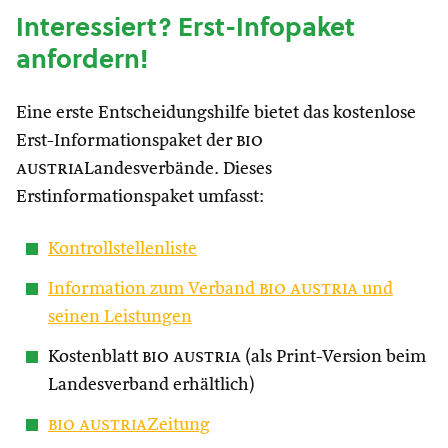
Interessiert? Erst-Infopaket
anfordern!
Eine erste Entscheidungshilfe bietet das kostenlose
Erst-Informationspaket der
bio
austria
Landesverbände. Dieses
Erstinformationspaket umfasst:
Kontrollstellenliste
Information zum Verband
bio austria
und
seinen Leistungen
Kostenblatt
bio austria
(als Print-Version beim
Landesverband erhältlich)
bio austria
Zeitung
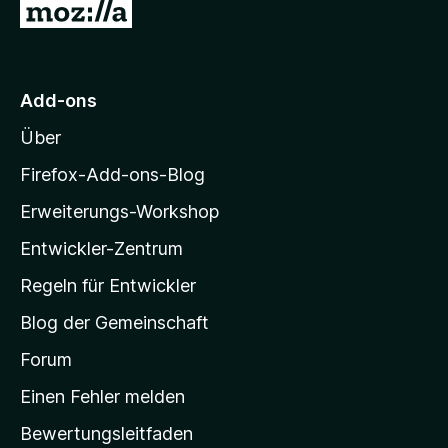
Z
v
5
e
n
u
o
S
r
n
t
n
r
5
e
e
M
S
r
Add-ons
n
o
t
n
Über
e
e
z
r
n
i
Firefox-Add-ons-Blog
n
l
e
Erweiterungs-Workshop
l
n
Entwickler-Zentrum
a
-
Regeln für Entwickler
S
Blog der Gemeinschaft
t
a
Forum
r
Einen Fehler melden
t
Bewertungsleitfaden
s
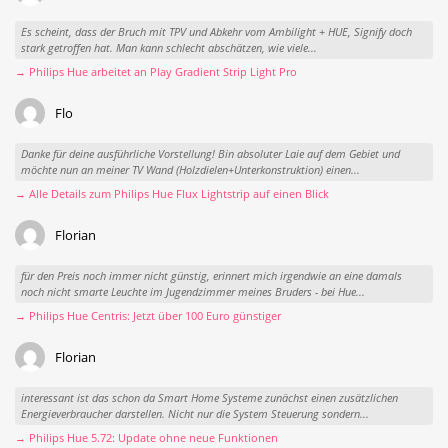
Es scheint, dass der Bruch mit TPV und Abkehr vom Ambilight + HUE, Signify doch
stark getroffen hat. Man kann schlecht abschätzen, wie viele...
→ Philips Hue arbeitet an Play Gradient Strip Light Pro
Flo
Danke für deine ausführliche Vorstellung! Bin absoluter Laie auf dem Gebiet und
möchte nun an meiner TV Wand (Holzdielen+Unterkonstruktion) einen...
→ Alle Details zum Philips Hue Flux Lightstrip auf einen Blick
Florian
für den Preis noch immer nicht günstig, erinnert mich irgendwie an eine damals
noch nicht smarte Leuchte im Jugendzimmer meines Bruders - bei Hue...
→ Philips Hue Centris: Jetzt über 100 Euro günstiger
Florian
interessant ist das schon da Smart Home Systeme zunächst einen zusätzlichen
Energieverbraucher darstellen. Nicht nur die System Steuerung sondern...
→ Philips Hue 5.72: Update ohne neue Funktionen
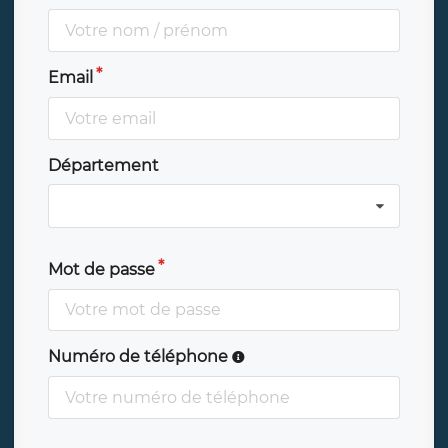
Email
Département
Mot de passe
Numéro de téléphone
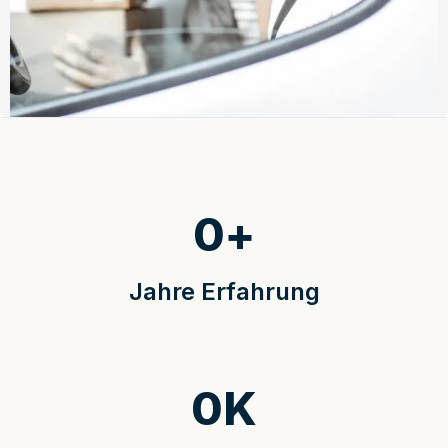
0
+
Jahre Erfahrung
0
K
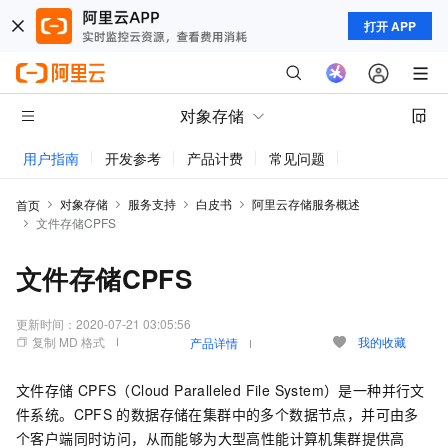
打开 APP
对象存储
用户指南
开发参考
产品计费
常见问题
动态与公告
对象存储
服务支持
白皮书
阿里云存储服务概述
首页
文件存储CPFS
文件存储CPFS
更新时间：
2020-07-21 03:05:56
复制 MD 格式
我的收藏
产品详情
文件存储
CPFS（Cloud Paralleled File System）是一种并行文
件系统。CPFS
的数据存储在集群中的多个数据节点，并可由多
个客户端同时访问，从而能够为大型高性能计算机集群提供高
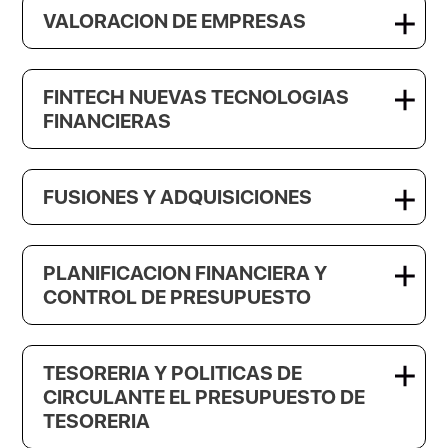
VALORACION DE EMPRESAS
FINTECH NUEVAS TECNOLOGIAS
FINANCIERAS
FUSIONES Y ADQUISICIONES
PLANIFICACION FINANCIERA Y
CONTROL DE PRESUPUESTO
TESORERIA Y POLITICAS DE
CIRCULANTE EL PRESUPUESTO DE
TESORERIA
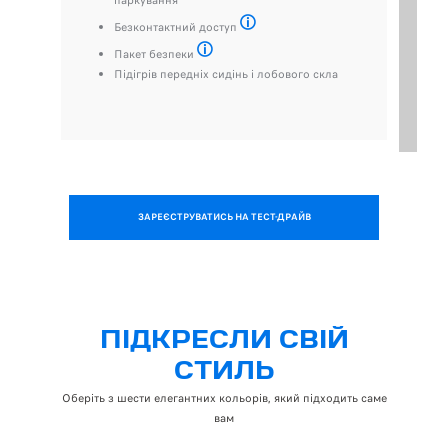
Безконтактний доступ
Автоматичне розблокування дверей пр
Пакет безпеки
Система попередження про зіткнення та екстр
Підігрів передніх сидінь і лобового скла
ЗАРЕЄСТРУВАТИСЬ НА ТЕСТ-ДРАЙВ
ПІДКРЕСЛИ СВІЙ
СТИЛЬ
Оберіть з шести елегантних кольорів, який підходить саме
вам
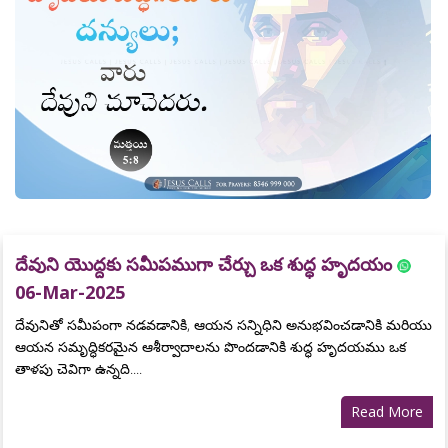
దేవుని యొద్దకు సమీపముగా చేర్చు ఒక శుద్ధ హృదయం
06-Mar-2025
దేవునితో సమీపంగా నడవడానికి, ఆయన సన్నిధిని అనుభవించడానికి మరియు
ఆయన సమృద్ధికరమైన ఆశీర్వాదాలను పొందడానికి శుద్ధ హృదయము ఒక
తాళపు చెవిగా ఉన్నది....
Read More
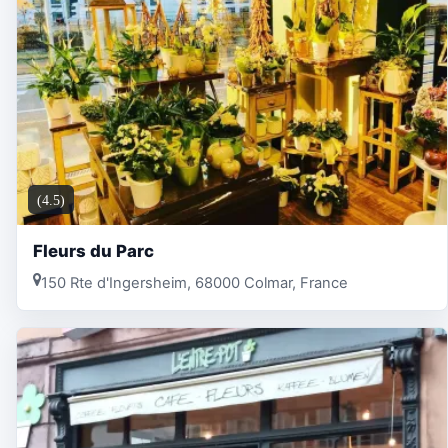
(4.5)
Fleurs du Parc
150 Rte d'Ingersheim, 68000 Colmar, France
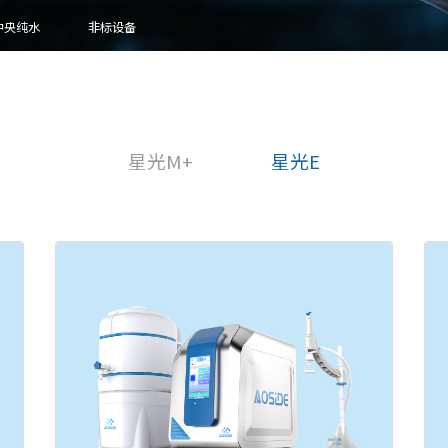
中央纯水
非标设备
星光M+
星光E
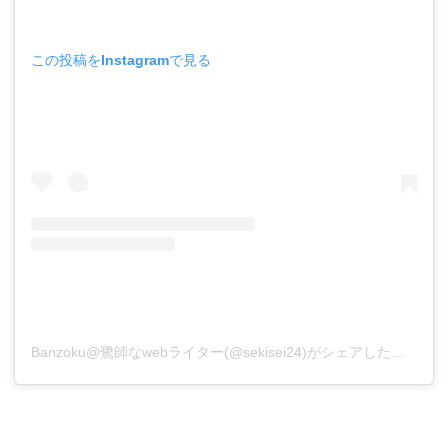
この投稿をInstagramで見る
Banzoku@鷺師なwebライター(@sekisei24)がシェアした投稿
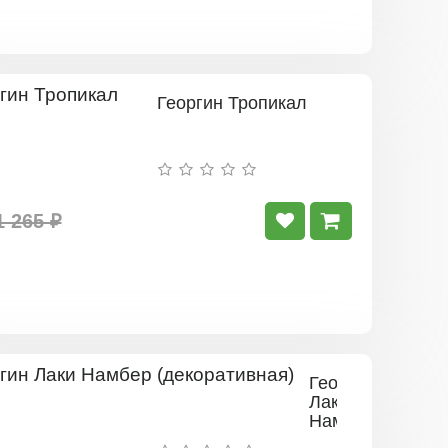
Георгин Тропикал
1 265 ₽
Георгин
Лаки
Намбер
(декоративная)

○ ○ ○ ○

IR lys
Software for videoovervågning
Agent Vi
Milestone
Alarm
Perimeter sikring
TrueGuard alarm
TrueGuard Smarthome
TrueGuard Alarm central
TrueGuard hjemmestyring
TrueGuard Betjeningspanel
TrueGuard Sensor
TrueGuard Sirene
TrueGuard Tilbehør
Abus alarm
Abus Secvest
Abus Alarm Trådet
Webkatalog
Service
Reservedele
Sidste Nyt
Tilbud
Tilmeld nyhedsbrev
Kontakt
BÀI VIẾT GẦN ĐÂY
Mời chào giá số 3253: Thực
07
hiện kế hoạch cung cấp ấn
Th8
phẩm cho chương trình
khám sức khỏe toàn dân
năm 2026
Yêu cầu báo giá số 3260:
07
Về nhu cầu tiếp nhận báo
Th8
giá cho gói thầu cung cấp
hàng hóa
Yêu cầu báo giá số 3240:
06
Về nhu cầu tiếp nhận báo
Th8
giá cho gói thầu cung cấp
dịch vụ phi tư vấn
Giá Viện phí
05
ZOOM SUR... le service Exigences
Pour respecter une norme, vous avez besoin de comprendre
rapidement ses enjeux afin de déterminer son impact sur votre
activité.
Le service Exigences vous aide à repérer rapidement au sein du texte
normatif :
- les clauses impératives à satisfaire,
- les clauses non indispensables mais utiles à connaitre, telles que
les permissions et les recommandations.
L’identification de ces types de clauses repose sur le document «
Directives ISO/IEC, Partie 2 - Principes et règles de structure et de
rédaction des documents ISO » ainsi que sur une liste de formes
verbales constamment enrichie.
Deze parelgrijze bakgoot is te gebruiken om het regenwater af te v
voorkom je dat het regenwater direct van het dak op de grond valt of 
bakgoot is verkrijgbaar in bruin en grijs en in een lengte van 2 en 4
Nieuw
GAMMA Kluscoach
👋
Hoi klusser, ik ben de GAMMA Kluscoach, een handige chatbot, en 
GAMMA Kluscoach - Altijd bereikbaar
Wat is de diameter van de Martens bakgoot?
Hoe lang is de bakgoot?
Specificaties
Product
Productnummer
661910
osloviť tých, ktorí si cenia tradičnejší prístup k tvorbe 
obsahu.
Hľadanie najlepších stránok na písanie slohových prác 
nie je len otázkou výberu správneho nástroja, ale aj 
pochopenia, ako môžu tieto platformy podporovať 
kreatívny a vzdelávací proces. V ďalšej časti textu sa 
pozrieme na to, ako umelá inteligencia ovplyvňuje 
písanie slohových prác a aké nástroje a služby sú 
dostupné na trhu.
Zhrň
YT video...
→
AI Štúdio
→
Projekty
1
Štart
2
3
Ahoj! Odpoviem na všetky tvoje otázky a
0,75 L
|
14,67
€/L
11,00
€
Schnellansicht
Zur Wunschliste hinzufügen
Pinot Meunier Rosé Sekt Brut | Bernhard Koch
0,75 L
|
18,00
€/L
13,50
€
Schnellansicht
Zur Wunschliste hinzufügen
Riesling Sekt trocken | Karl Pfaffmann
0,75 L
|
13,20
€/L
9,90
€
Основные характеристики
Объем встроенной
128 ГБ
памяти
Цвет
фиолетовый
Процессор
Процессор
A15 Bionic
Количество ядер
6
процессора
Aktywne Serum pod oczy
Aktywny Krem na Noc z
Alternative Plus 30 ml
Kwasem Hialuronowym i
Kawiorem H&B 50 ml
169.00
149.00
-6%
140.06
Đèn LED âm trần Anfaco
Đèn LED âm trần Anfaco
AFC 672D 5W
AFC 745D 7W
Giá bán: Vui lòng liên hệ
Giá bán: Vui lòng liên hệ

○ ○ ○ ○

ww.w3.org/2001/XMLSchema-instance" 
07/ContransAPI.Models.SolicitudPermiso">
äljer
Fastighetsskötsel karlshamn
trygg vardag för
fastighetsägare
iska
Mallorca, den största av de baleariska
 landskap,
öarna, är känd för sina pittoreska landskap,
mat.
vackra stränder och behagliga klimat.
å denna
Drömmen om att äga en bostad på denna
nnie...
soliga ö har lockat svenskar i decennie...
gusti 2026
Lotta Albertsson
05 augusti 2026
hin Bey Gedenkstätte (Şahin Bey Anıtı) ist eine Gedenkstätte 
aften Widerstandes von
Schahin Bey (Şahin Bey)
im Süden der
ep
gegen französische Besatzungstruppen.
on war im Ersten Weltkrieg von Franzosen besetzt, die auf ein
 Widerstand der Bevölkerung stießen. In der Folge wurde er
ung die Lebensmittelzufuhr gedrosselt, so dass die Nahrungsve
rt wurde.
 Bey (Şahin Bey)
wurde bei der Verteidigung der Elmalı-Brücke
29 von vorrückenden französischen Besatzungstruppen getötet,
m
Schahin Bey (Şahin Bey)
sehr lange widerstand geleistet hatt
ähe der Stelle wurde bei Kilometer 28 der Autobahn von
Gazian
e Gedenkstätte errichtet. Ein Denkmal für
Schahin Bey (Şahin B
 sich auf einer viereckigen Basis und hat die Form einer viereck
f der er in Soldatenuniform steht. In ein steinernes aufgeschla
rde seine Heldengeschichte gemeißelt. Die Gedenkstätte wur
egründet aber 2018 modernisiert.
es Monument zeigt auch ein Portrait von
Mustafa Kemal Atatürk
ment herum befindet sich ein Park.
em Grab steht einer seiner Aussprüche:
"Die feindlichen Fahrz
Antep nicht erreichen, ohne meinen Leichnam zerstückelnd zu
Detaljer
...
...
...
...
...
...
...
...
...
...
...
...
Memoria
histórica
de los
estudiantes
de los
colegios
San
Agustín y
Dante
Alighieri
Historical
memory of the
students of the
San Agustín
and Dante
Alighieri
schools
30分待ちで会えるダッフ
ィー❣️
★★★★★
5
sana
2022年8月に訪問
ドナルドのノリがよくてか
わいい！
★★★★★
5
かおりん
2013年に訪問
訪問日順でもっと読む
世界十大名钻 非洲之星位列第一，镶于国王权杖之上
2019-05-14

○ ○ ○ ○

▶ **Exercise objective**: Every line above that holds the word "steht" should be copied out.

▶ **Written solution**:
f der er in Soldatenuniform steht. In ein steinernes aufgeschla
em Grab steht einer seiner Aussprüche:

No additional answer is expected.